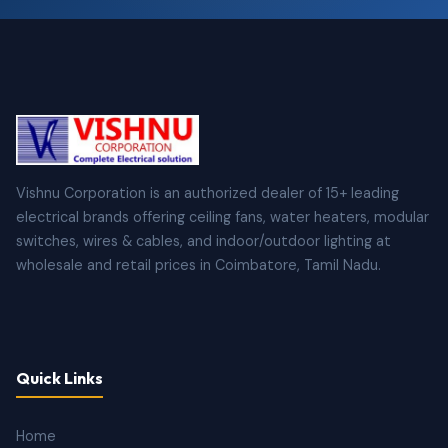
Vishnu Corporation is an authorized dealer of 15+ leading
electrical brands offering ceiling fans, water heaters, modular
switches, wires & cables, and indoor/outdoor lighting at
wholesale and retail prices in Coimbatore, Tamil Nadu.
Quick Links
Home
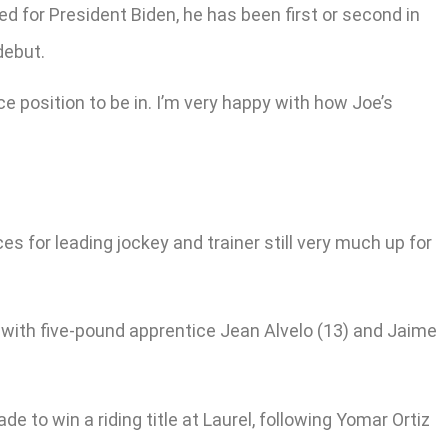
 for President Biden, he has been first or second in
debut.
ce position to be in. I’m very happy with how Joe’s
es for leading jockey and trainer still very much up for
with five-pound apprentice Jean Alvelo (13) and Jaime
e to win a riding title at Laurel, following Yomar Ortiz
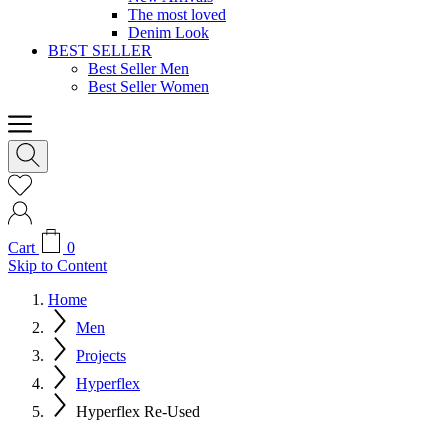
The most loved
Denim Look
BEST SELLER
Best Seller Men
Best Seller Women
Cart
0
Skip to Content
Home
Men
Projects
Hyperflex
Hyperflex Re-Used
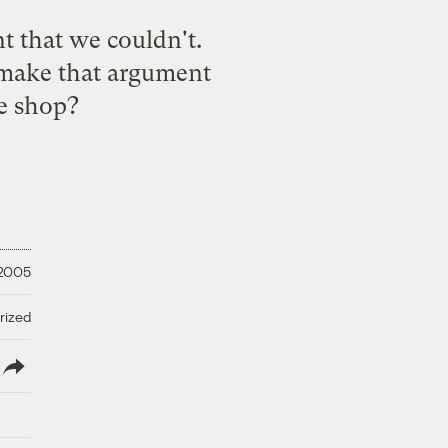
nt that we couldn't.
 make that argument
he shop?
 2005
rized
lish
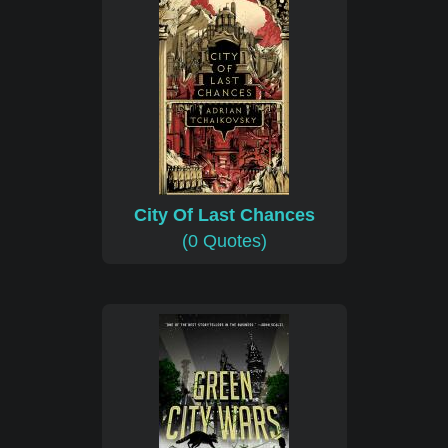
City Of Last Chances
(0 Quotes)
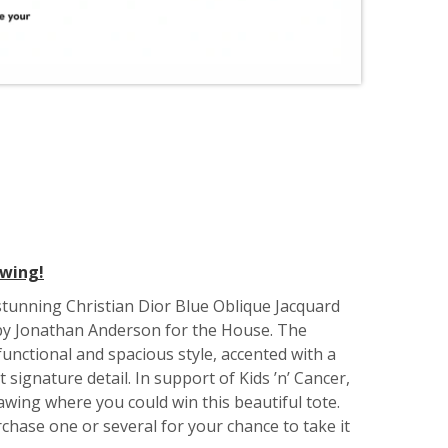
awing!
tunning Christian Dior Blue Oblique Jacquard
y Jonathan Anderson for the House. The
unctional and spacious style, accented with a
 signature detail. In support of Kids ’n’ Cancer,
awing where you could win this beautiful tote.
chase one or several for your chance to take it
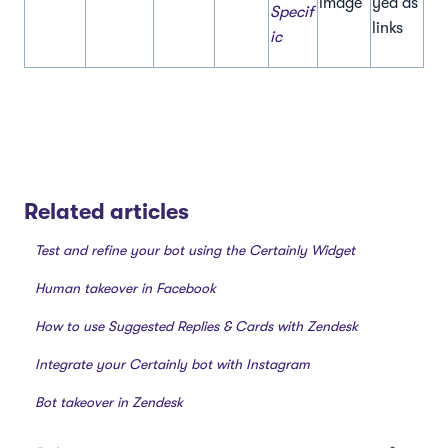
image
yed as
Specif
links
ic
Related articles
Test and refine your bot using the Certainly Widget
Human takeover in Facebook
How to use Suggested Replies & Cards with Zendesk
Integrate your Certainly bot with Instagram
Bot takeover in Zendesk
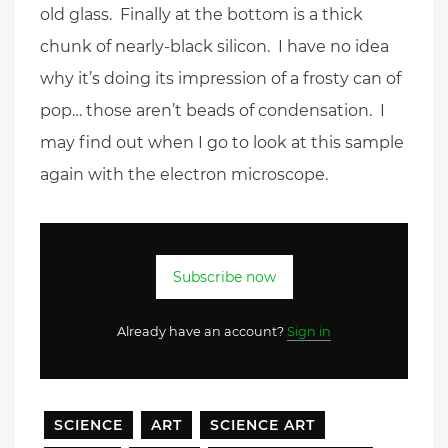
old glass. Finally at the bottom is a thick
chunk of nearly-black silicon. I have no idea
why it’s doing its impression of a frosty can of
pop… those aren’t beads of condensation. I
may find out when I go to look at this sample
again with the electron microscope.
Subscribe now
Already have an account?
Sign in
SCIENCE
ART
SCIENCE ART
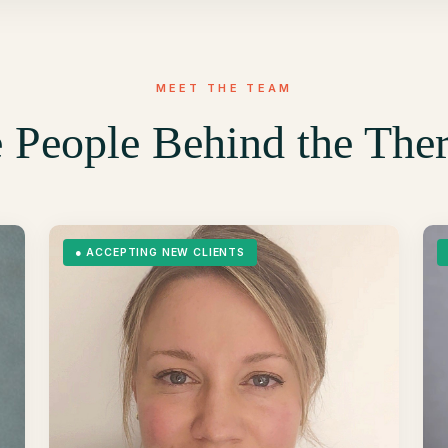
MEET THE TEAM
 People Behind the The
●
ACCEPTING NEW CLIENTS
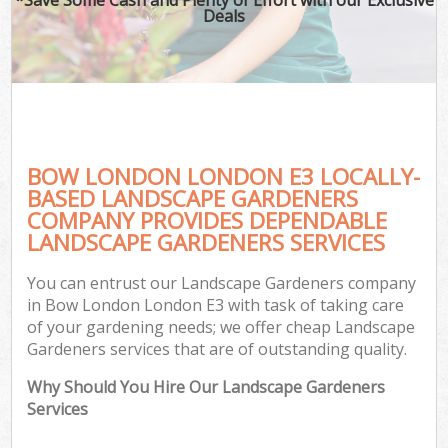
Deals
BOW LONDON LONDON E3 LOCALLY-
BASED LANDSCAPE GARDENERS
COMPANY PROVIDES DEPENDABLE
LANDSCAPE GARDENERS SERVICES
You can entrust our Landscape Gardeners company
in Bow London London E3 with task of taking care
of your gardening needs; we offer cheap Landscape
Gardeners services that are of outstanding quality.
Why Should You Hire Our Landscape Gardeners
Services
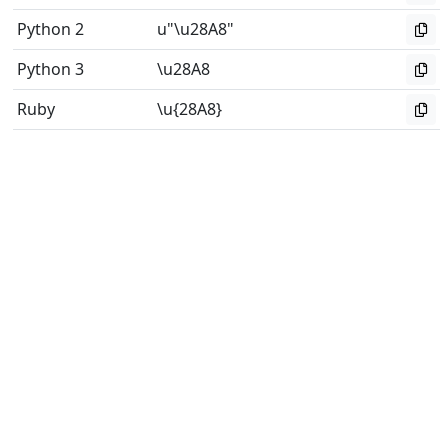
Python 2
u"\u28A8"
Python 3
\u28A8
Ruby
\u{28A8}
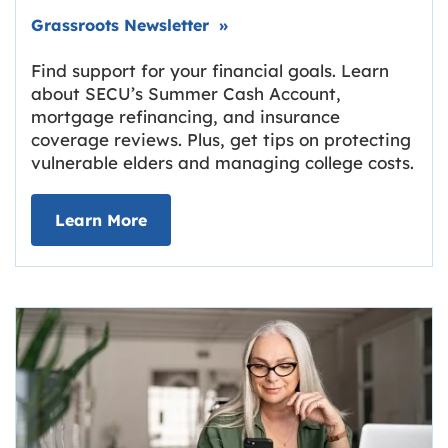
Link opens in new tab.
Grassroots Newsletter
»
Find support for your financial goals. Learn
about SECU’s Summer Cash Account,
mortgage refinancing, and insurance
coverage reviews. Plus, get tips on protecting
vulnerable elders and managing college costs.
about Grassroots Newsletter
Link opens in new tab.
Learn More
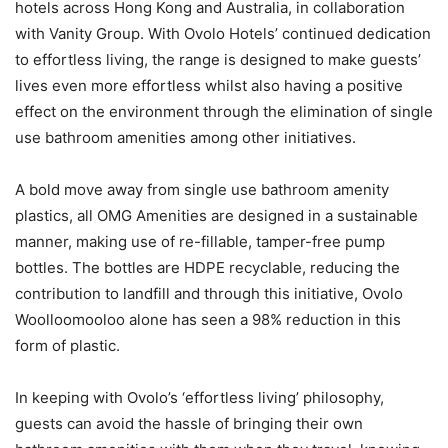
hotels across Hong Kong and Australia, in collaboration
with Vanity Group. With Ovolo Hotels’ continued dedication
to effortless living, the range is designed to make guests’
lives even more effortless whilst also having a positive
effect on the environment through the elimination of single
use bathroom amenities among other initiatives.
A bold move away from single use bathroom amenity
plastics, all OMG Amenities are designed in a sustainable
manner, making use of re-fillable, tamper-free pump
bottles. The bottles are HDPE recyclable, reducing the
contribution to landfill and through this initiative, Ovolo
Woolloomooloo alone has seen a 98% reduction in this
form of plastic.
In keeping with Ovolo’s ‘effortless living’ philosophy,
guests can avoid the hassle of bringing their own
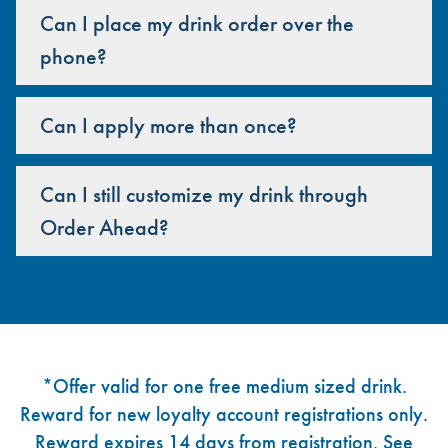
Can I place my drink order over the
phone?
Can I apply more than once?
Can I still customize my drink through
Order Ahead?
Footer
*Offer valid for one free medium sized drink.
Reward for new loyalty account registrations only.
Reward expires 14 days from registration. See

▶ WHAT THE TASK REQUIRES
Leaving the pictures out, output all of the listing exactly.

▶ EXPECTED ANSWER
Vishnu Corporation is an authorized dealer of 15+ leading
electrical brands offering ceiling fans, water heaters, modular
switches, wires & cables, and indoor/outdoor lighting at
wholesale and retail prices in Coimbatore, Tamil Nadu.
Quick Links
Home
 for President Biden, he has been first or second in
debut.
ce position to be in. I’m very happy with how Joe’s
es for leading jockey and trainer still very much up for
with five-pound apprentice Jean Alvelo (13) and Jaime
e to win a riding title at Laurel, following Yomar Ortiz
The most loved
Denim Look
BEST SELLER
Best Seller Men
Best Seller Women
Cart
0
Skip to Content
Home
Men
Projects
Hyperflex
Hyperflex Re-Used
nt that we couldn't.
 make that argument
he shop?
 2005
rized
lish
City Of Last Chances
(0 Quotes)
awing!
tunning Christian Dior Blue Oblique Jacquard
y Jonathan Anderson for the House. The
unctional and spacious style, accented with a
 signature detail. In support of Kids ’n’ Cancer,
awing where you could win this beautiful tote.
chase one or several for your chance to take it
image
yed as
Specif
links
ic
Related articles
Test and refine your bot using the Certainly Widget
Human takeover in Facebook
How to use Suggested Replies & Cards with Zendesk
Integrate your Certainly bot with Instagram
Bot takeover in Zendesk
old glass. Finally at the bottom is a thick
chunk of nearly-black silicon. I have no idea
why it’s doing its impression of a frosty can of
pop… those aren’t beads of condensation. I
may find out when I go to look at this sample
again with the electron microscope.
Subscribe now
Already have an account?
Sign in
SCIENCE
ART
SCIENCE ART
MEET THE TEAM
 People Behind the The
●
ACCEPTING NEW CLIENTS
Deals
BOW LONDON LONDON E3 LOCALLY-
BASED LANDSCAPE GARDENERS
COMPANY PROVIDES DEPENDABLE
LANDSCAPE GARDENERS SERVICES
You can entrust our Landscape Gardeners company
in Bow London London E3 with task of taking care
of your gardening needs; we offer cheap Landscape
Gardeners services that are of outstanding quality.
Why Should You Hire Our Landscape Gardeners
Services
Python 2
u"\u28A8"
Python 3
\u28A8
Ruby
\u{28A8}
Link opens in new tab.
Grassroots Newsletter
»
Find support for your financial goals. Learn
about SECU’s Summer Cash Account,
mortgage refinancing, and insurance
coverage reviews. Plus, get tips on protecting
vulnerable elders and managing college costs.
about Grassroots Newsletter
Link opens in new tab.
Learn More
hotels across Hong Kong and Australia, in collaboration
with Vanity Group. With Ovolo Hotels’ continued dedication
to effortless living, the range is designed to make guests’
lives even more effortless whilst also having a positive
effect on the environment through the elimination of single
use bathroom amenities among other initiatives.
A bold move away from single use bathroom amenity
plastics, all OMG Amenities are designed in a sustainable
manner, making use of re-fillable, tamper-free pump
bottles. The bottles are HDPE recyclable, reducing the
contribution to landfill and through this initiative, Ovolo
Woolloomooloo alone has seen a 98% reduction in this
form of plastic.
In keeping with Ovolo’s ‘effortless living’ philosophy,
guests can avoid the hassle of bringing their own
Can I place my drink order over the
phone?
Can I apply more than once?
Can I still customize my drink through
Order Ahead?
Footer
*Offer valid for one free medium sized drink.
Reward for new loyalty account registrations only.
Reward expires 14 days from registration. See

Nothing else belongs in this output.